Und zweitens ist es nach wir vor so, daß sich die meisten Menschen von der Kraft der Bilder leiten lassen. Ein entscheidendes Bild in der politischen Sphäre hat von zu Guttenberg bewusst geprägt: Das vom stets überzeugend wirkenden, jugendlich-anpackenden, eherne Prinzipien und Werte verkörpernden sowie volkstribunenhaften Sunnyboy, der machen konnte was er wollte, am Ende überstrahlte seine gar liebliche messianische Sonne alles.

Benedikt
Benedikt
13 Jahre zuvor

Für ein schnelles Comeback von Gutti wäre das beste jetzt die Fresse zu halten und dafür zu sorgen, das die Strafverfahren mit Geldbußen schnell beendet werden!
So macht die CSU richtig Werbung für die SPD und Grüne. In ein paar Monaten wird kaum einer mehr an den XXL Aufschwung glauben. Dann sehe ich als ehemaliger CDU Stammwähler Schwarz für die Regierung. Es wird dann wieder eine Stimmung, wie bei der Kohl abwahl geben.

Thomas
Thomas
13 Jahre zuvor

Ich finde es interessant, dass nach wie vor die CDU/CSU als eine Partei gesehen wird, denen Werte etwas bedeuten. Wenn man die Wertedebatten der letzten Jahre betrachtet, die die Union angestossen hat, dann wurden die formulierten Werte ausschlieelich gegen Dritte in Stellung gebracht, als Wege der gesellschaftlichen Einflussnahme außerhalb von Recht und Gesetz.

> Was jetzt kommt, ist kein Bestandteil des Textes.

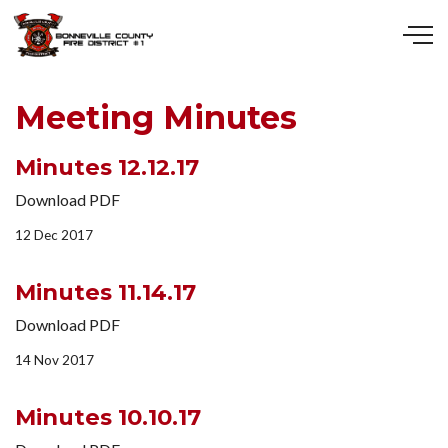
Skip to main content
Meeting Minutes
Minutes 12.12.17
Download PDF
12 Dec 2017
Minutes 11.14.17
Download PDF
14 Nov 2017
Minutes 10.10.17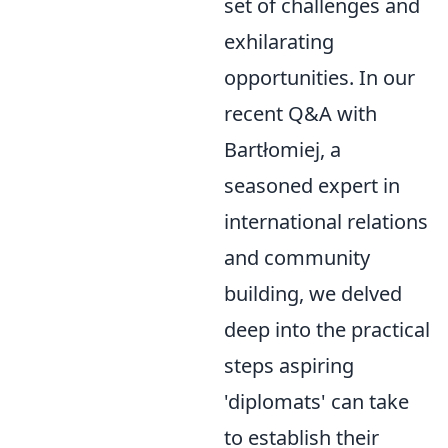
set of challenges and
exhilarating
opportunities. In our
recent Q&A with
Bartłomiej, a
seasoned expert in
international relations
and community
building, we delved
deep into the practical
steps aspiring
'diplomats' can take
to establish their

Dass diese Werte auch für sie selbst und ihre Wähler gelten sollen, das versteht weder die Union noch ihre Sympathiesanten so. Deswegen kann z.B. Helmut Kohl eine geistig-moralische Wende ausrufen und gleichzeitig als Kanzler persönlich Millionen für schwarze Kassen entgegennehmen, ohne dass bei ihm oder seinen Wählern ein Gefühl von Unrecht aufkommt. Der Mann wird nach wie vor gerade von denjenigen gefeiert, die immer wieder gerne „Werte“ einfordern.

Nach dem selben Drehbuch verläuft die Guttenberg-Affaire, wenn auch ein paar Nummern kleiner.